Ian was the pathfinder for CD reviewing at Len Mullenger’s Classical Music on the Web. It was down to Ian that I began reviewing first film music CDs and then classical discs. He is a powerful and extremely knowledgeable force within the music sphere and his illustrated lectures on Coates, Ireland, Bax and musical Sussex are in constant demand. Ian came to stay with us in Stornoway during my last few months there in 1998. We drove out to see the gale-buffeted Atlantic cliffs, to the lighthouse at Point looking back towards the Scottish mainland and then to the westside at the Callanish Stones - a Hebridean Avebury or Stonehenge. We had lunch at Callanish in the interpretative centre. I recall playing to him, as we did those tours, on the car cassette player, an advance tape of Douglas Bostock’s Bax Sixth Symphony and a private recording of Haydn Wood’s violin concerto - Tchaikovsky/Korngold territory!

Ian has also just retired, after contributing reviews and articles, since 1996, to Fanfare which continues to carry the flame for intelligent, well-informed, substantial and provocative classical reviewing. Before that he wrote for BBC Music Magazine and others. Ian is in that very small band (is it only one?) of writers who move with fluency and confidence between the classical and film music spheres. He has done much to promote various classical works to film music fans and his references to film music in his classical reviews return the compliment.

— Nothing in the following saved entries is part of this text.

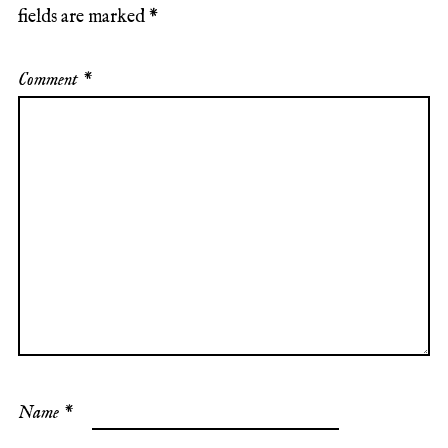
fields are marked
*
Comment
*
Name
*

I rather regretted having to give up writing reviews for Ian’s film music site within MoW but as the Classical side grew I had no choice. Ian’s tastes in film music are similar to my own though he and I do have certain blindspots. I am sorry to hear that he is standing down from editing FMotW a site which he has built from concept to a sustained and respected presence on the internet. Thank you, Ian. The consolation is that this move might at least leave you more time for reviewing.

Rob

Gary Dalkin adds:

I have only known Ian Lace for three years and only met him on rare occasions. Until I read the tributes above I was not aware of the full extent of his long advocacy of good music in whatever incarnation, for which we should all be most grateful. I can only offer my own personal gratitude to Ian for the opportunity to write for Film Music on the Web (and later when time allowed, Classical Music on the Web) and thank him for the many opportunities my involvement in the site has opened up. Ian has always shown the deepest enthusiasm for the best of film music, while lamenting the current low standard of so much contemporary cinema scoring. So now I can only wish Ian all the best for all future ventures, but am also delighted to be able to note that Ian won't be leaving MusicWeb, but helping to develop the sites even further in various new exciting directions.

Gary

Paul Tonks signs off with:

It has been an all-too brief period of years serving on the good ship 'Lace'. But Captains come & go. I wish Ian all the very best at his new mooring, & sincerely hope his foghorn continues to play loud & true.